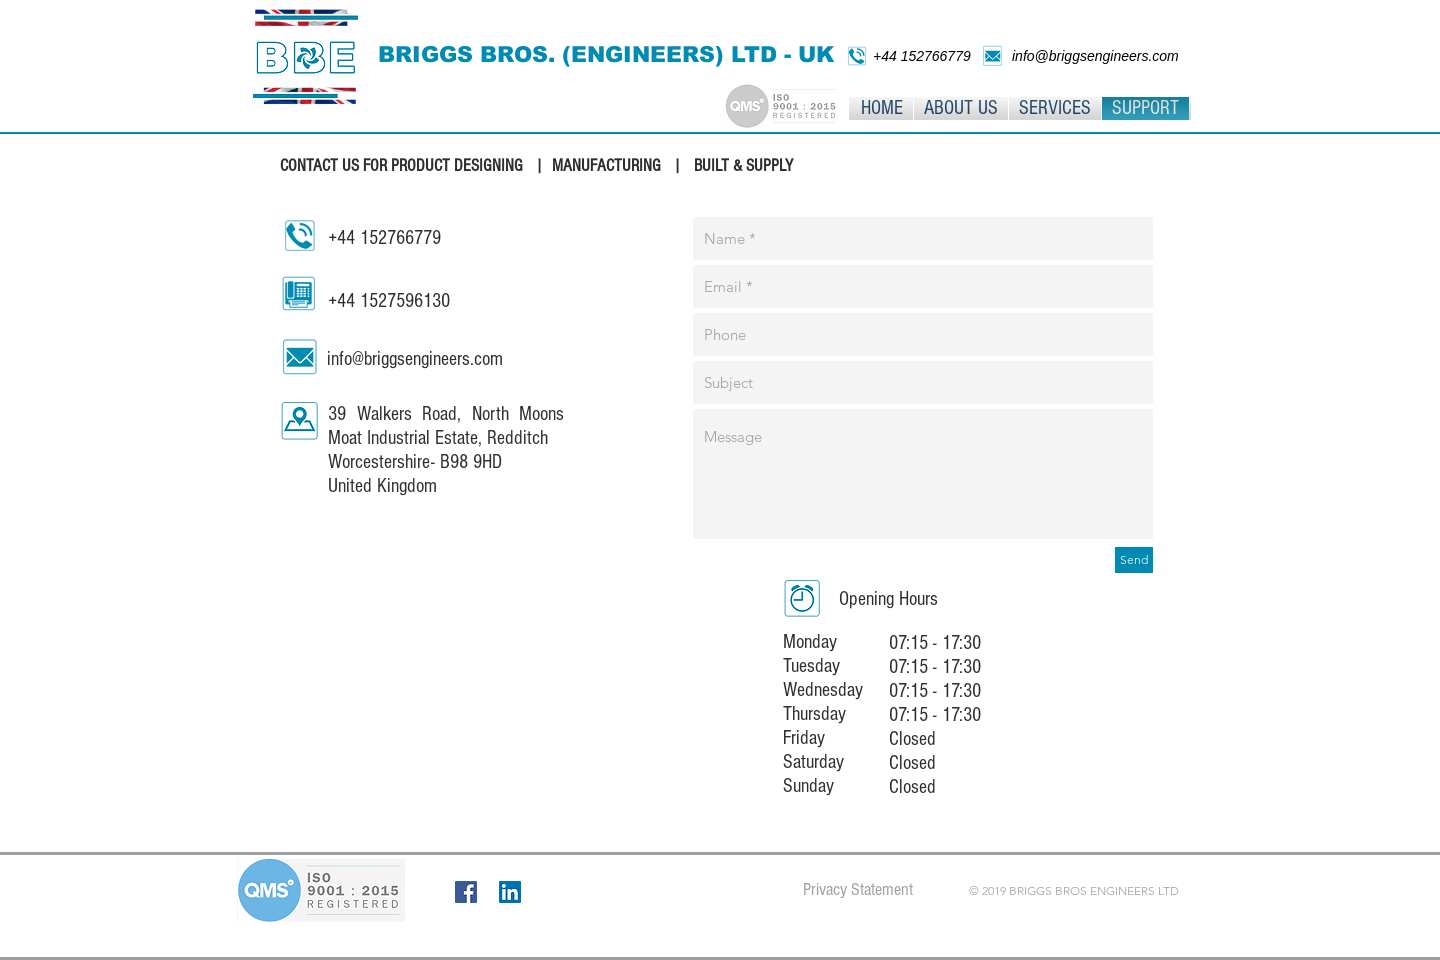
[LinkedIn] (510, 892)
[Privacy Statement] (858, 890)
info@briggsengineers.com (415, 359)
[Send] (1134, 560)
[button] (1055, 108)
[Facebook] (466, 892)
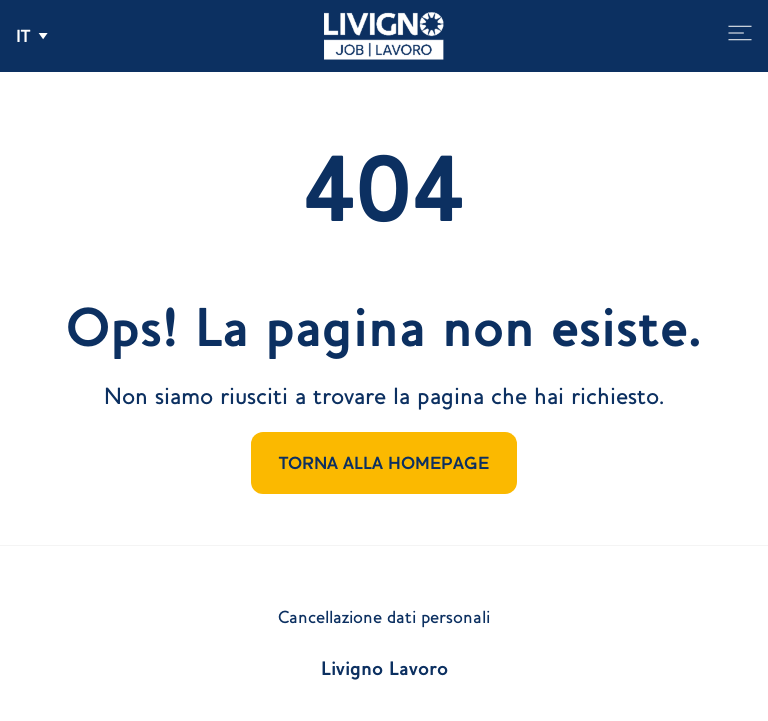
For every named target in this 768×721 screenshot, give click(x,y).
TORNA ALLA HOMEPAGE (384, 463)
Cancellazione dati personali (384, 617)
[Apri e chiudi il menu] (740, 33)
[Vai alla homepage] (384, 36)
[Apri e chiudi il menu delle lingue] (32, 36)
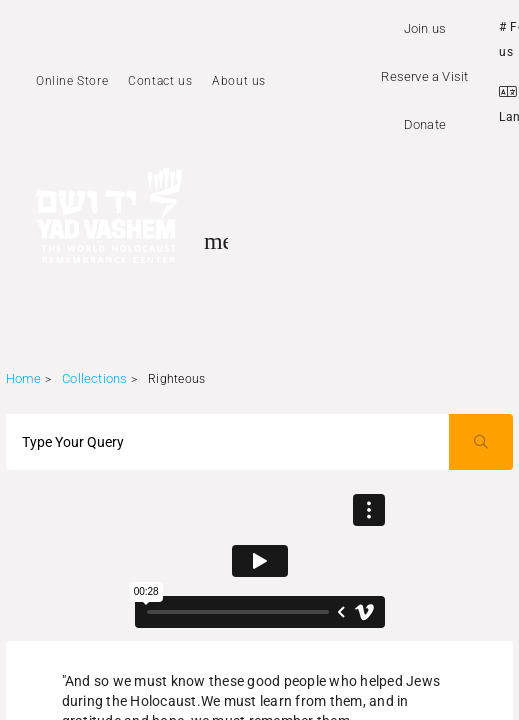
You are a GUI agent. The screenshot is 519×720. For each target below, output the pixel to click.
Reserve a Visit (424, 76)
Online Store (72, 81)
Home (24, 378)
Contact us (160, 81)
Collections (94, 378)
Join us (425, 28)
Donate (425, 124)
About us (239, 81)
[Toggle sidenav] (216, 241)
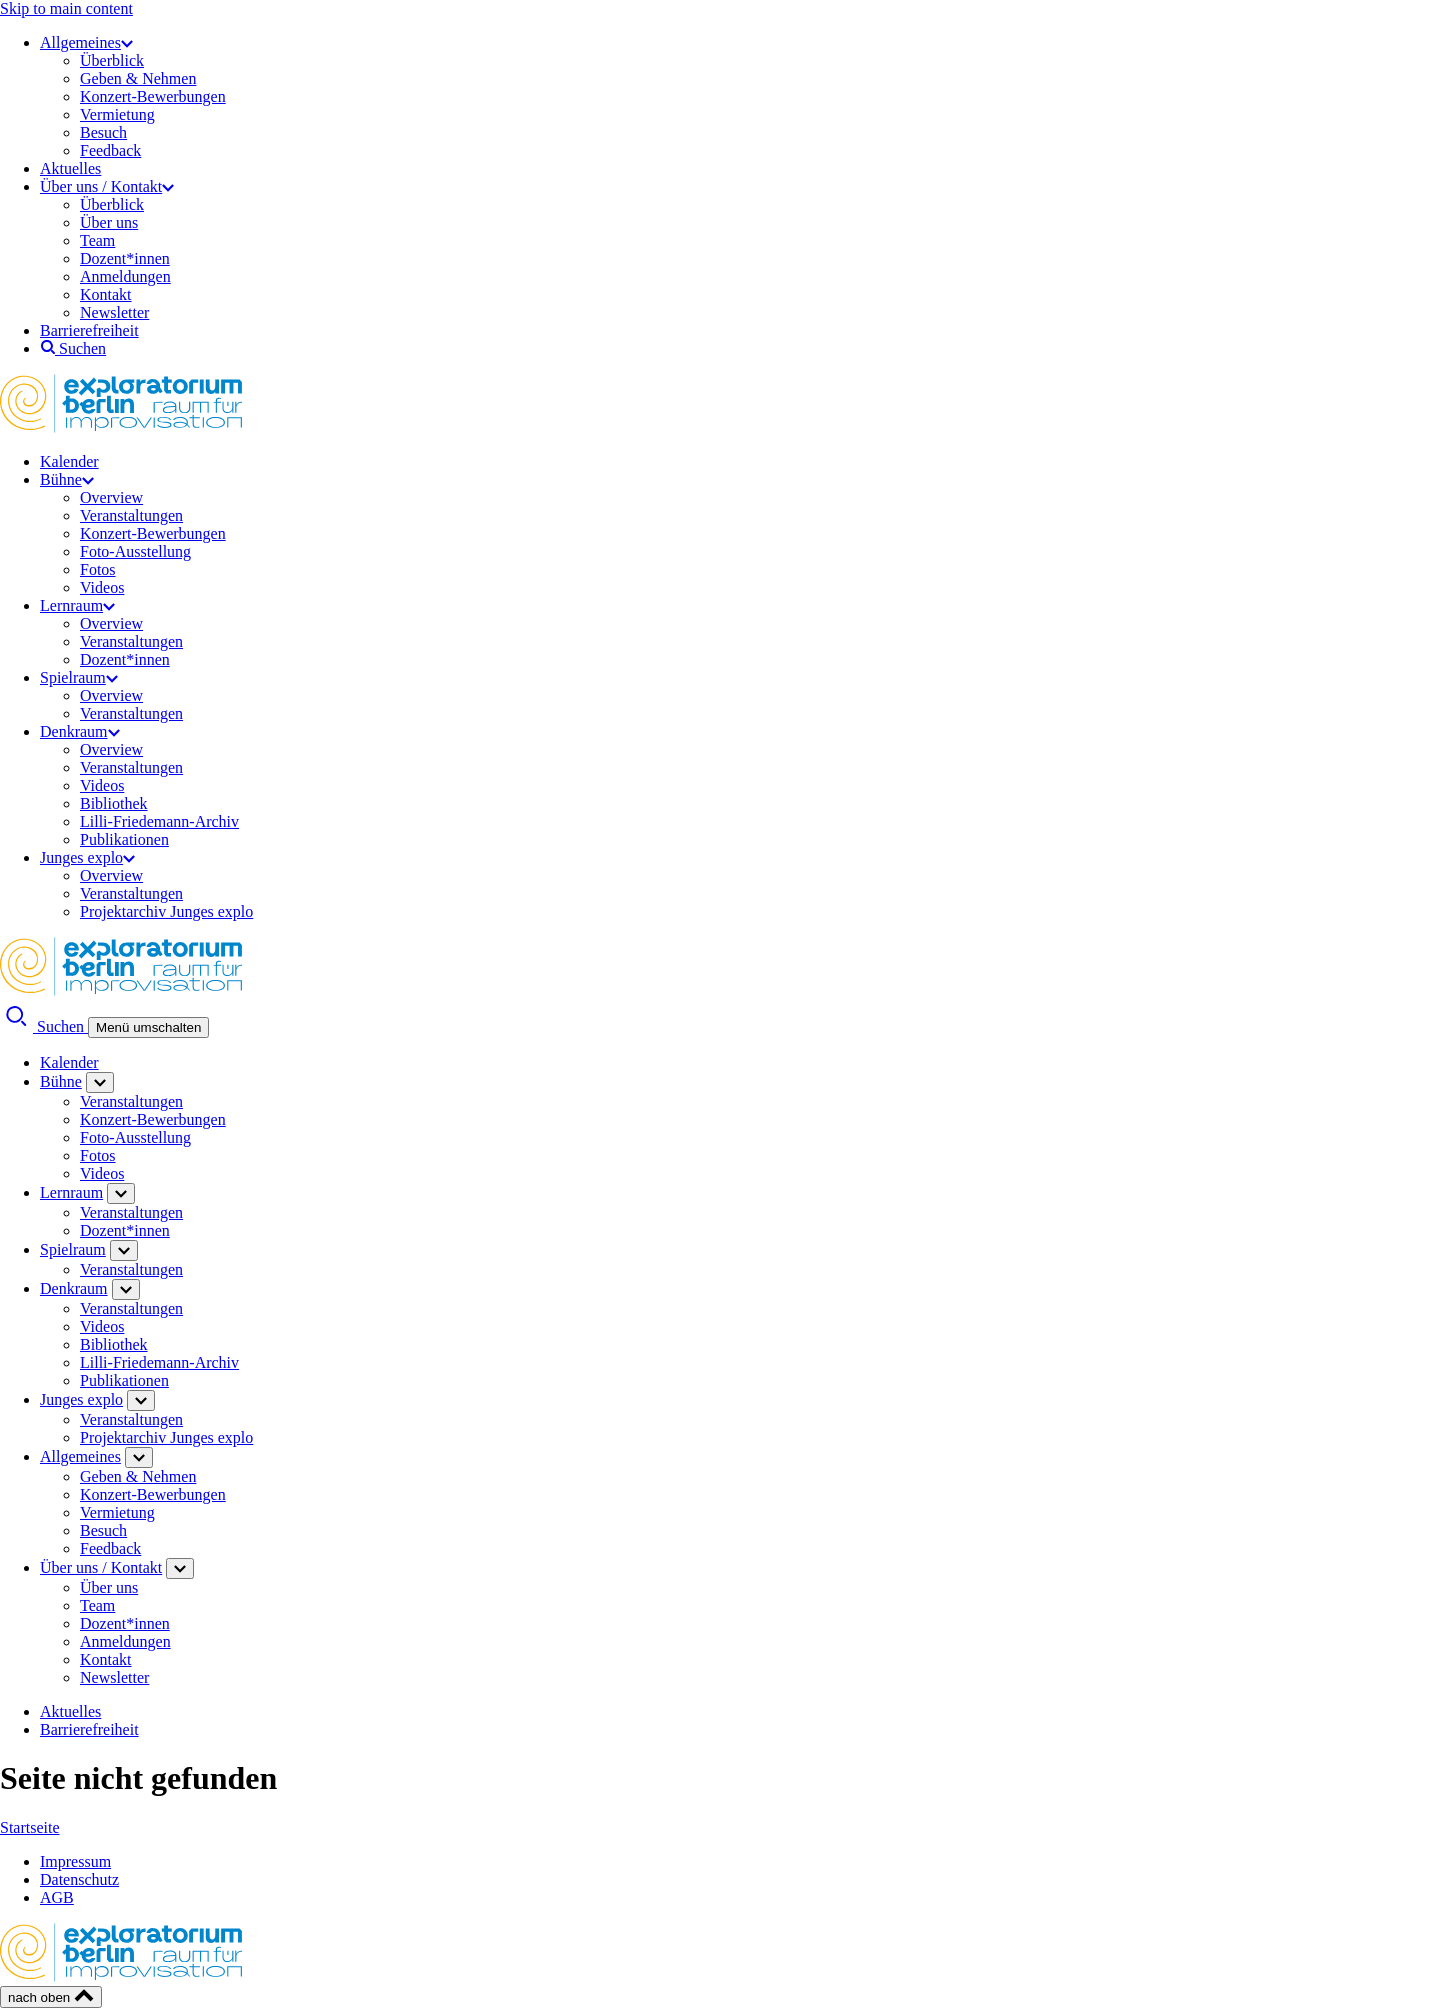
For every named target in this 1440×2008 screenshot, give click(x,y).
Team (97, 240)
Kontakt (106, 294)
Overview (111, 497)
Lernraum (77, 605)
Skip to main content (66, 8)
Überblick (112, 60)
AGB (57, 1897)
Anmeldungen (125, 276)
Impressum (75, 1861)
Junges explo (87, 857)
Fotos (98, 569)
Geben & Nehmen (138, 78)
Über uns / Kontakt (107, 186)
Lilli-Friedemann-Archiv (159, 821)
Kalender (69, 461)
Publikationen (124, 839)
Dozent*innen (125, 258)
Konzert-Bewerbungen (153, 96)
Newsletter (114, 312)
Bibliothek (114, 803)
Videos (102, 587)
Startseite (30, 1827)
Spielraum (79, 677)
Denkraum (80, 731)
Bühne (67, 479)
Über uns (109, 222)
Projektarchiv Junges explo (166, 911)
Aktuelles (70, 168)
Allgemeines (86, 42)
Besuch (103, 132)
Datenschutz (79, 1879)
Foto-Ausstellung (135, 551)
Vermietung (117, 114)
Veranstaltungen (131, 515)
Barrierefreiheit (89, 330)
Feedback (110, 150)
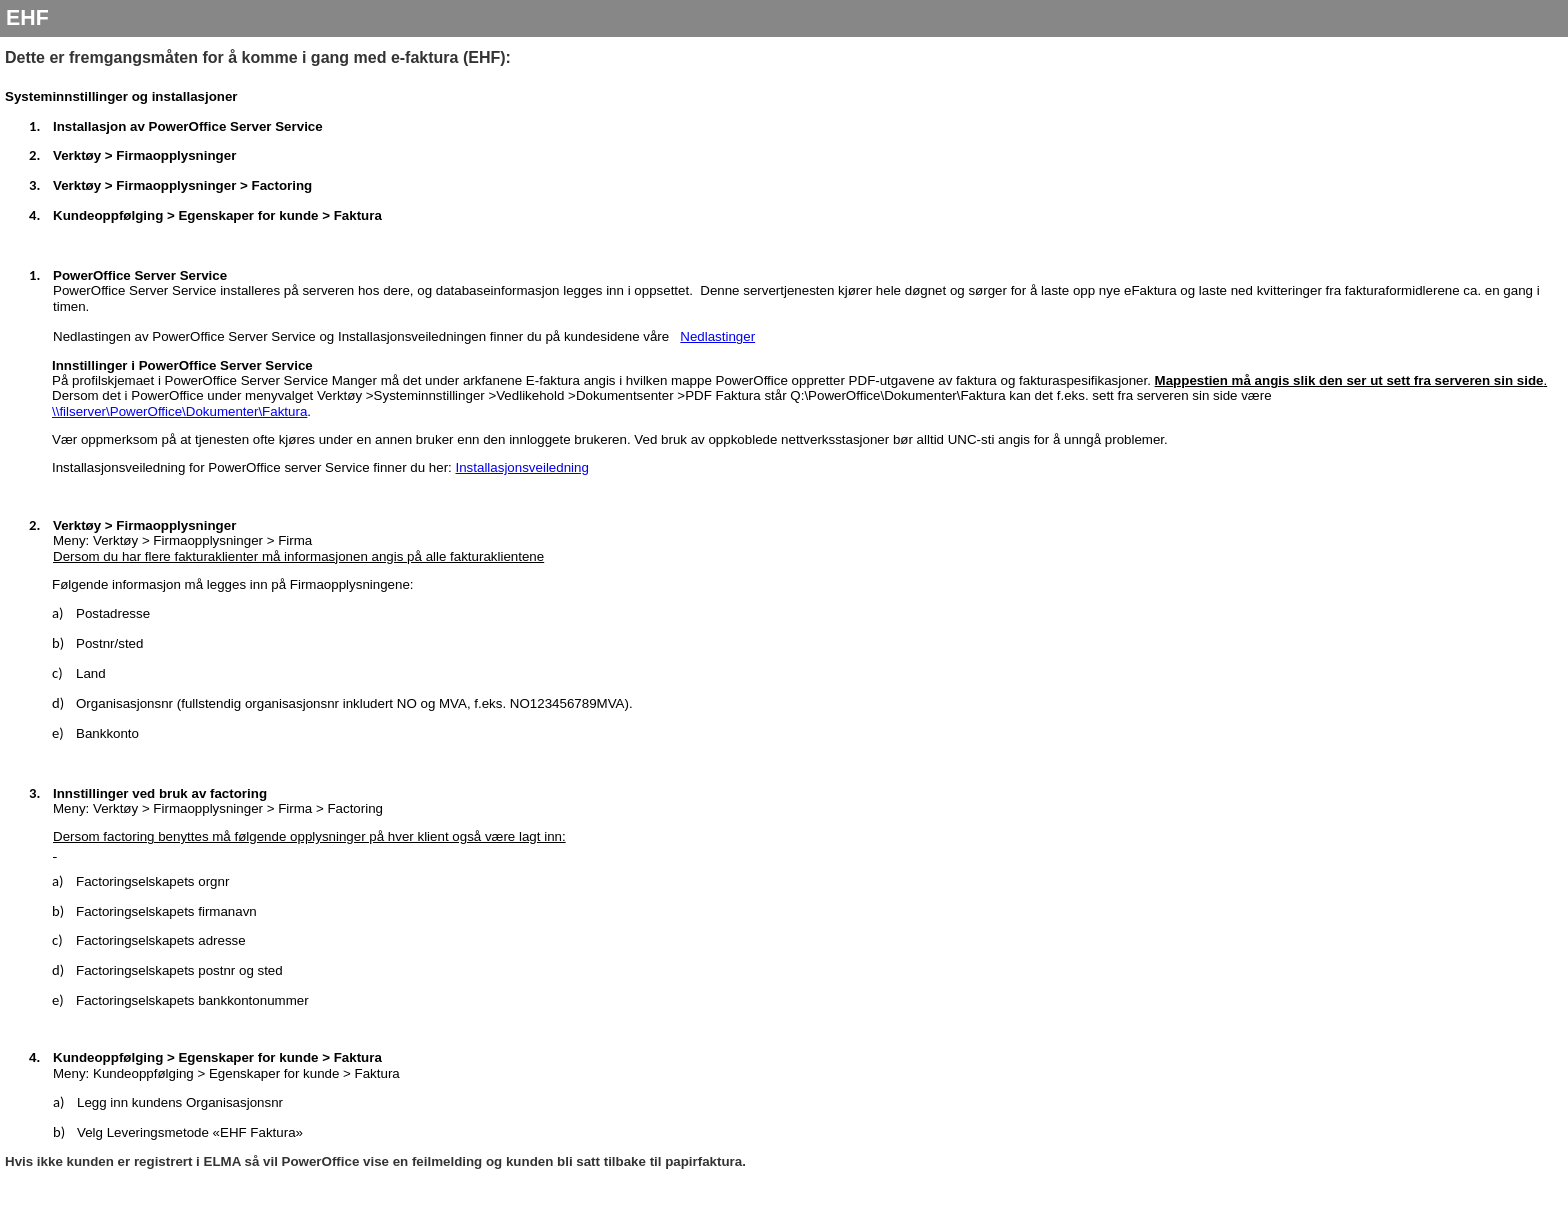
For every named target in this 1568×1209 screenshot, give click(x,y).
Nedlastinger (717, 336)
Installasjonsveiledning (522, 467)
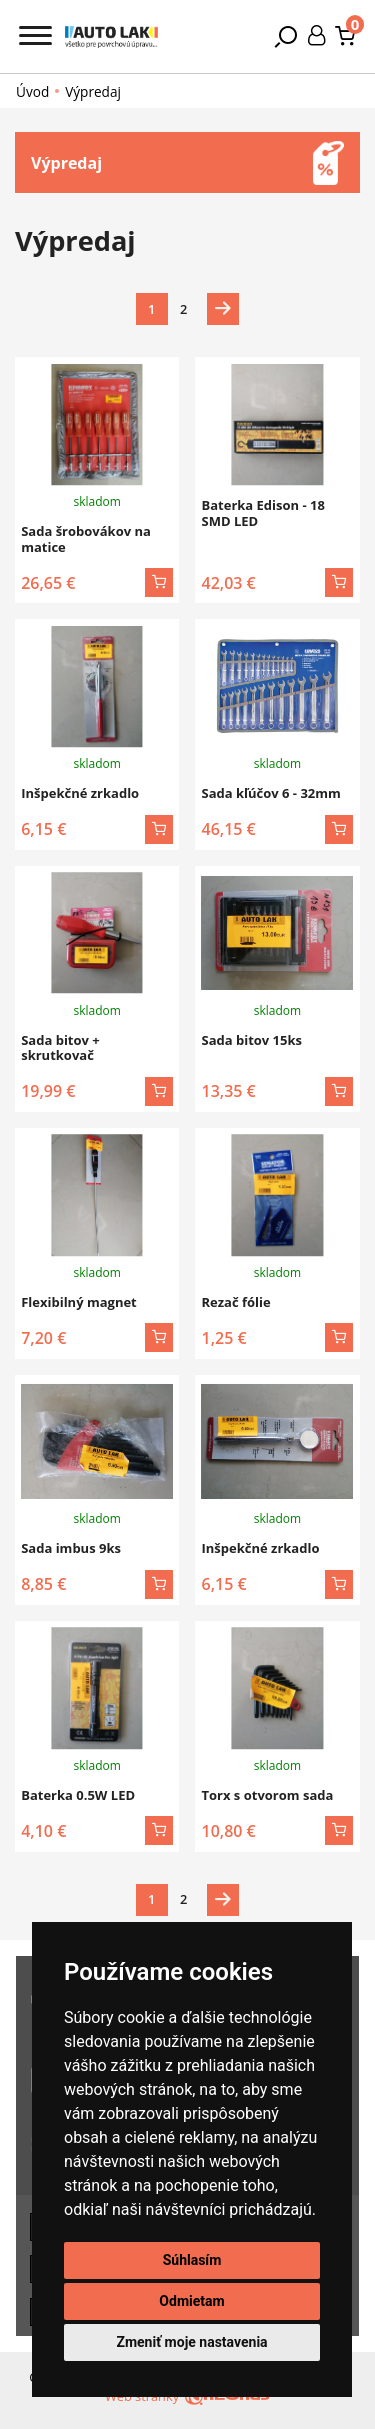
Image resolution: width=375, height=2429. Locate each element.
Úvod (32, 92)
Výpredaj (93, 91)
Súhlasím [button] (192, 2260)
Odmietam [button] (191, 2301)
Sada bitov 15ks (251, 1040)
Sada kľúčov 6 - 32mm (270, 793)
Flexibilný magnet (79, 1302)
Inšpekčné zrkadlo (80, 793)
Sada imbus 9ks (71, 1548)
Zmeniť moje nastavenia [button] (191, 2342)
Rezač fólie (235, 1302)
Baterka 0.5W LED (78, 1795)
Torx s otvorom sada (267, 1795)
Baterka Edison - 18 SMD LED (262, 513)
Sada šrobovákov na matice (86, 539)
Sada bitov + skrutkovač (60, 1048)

────────────────────────────────────────

### WHAT THE TASK ASKS
Set down the whole listing exactly as given, except for the pictures.

### EXPECTED ANSWER
[LinkedIn] (510, 892)
[Privacy Statement] (858, 890)
info@briggsengineers.com (415, 359)
[Send] (1134, 560)
[button] (1055, 108)
[Facebook] (466, 892)
For every named target in this 768×721 screenshot, give click(x,y).
TORNA ALLA HOMEPAGE (384, 463)
Cancellazione dati personali (384, 617)
[Apri e chiudi il menu] (740, 33)
[Vai alla homepage] (384, 36)
[Apri e chiudi il menu delle lingue] (32, 36)
You are a GUI agent. The screenshot is 519×720. For each target below, output the pixel to click.
Reserve a Visit (424, 76)
Online Store (72, 81)
Home (24, 378)
Contact us (160, 81)
Collections (94, 378)
Join us (425, 28)
Donate (425, 124)
About us (239, 81)
[Toggle sidenav] (216, 241)
For every named target in this 1440×2008 screenshot, give click(x,y).
Team (97, 240)
Kontakt (106, 294)
Overview (111, 497)
Lernraum (77, 605)
Skip to main content (66, 8)
Überblick (112, 60)
AGB (57, 1897)
Anmeldungen (125, 276)
Impressum (75, 1861)
Junges explo (87, 857)
Fotos (98, 569)
Geben & Nehmen (138, 78)
Über uns / Kontakt (107, 186)
Lilli-Friedemann-Archiv (159, 821)
Kalender (69, 461)
Publikationen (124, 839)
Dozent*innen (125, 258)
Konzert-Bewerbungen (153, 96)
Newsletter (114, 312)
Bibliothek (114, 803)
Videos (102, 587)
Startseite (30, 1827)
Spielraum (79, 677)
Denkraum (80, 731)
Bühne (67, 479)
Über uns (109, 222)
Projektarchiv Junges explo (166, 911)
Aktuelles (70, 168)
Allgemeines (86, 42)
Besuch (103, 132)
Datenschutz (79, 1879)
Foto-Ausstellung (135, 551)
Vermietung (117, 114)
Veranstaltungen (131, 515)
Barrierefreiheit (89, 330)
Feedback (110, 150)
For every named target in this 1568×1209 screenshot, give click(x,y).
Nedlastinger (717, 336)
Installasjonsveiledning (522, 467)
Image resolution: width=375, height=2429. Locate each element.
Úvod (32, 92)
Výpredaj (93, 91)
Súhlasím [button] (192, 2260)
Odmietam [button] (191, 2301)
Sada bitov 15ks (251, 1040)
Sada kľúčov 6 - 32mm (270, 793)
Flexibilný magnet (79, 1302)
Inšpekčné zrkadlo (80, 793)
Sada imbus 9ks (71, 1548)
Zmeniť moje nastavenia [button] (191, 2342)
Rezač fólie (235, 1302)
Baterka 0.5W LED (78, 1795)
Torx s otvorom sada (267, 1795)
Baterka Edison - 18 SMD LED (262, 513)
Sada šrobovákov na matice (86, 539)
Sada bitov + skrutkovač (60, 1048)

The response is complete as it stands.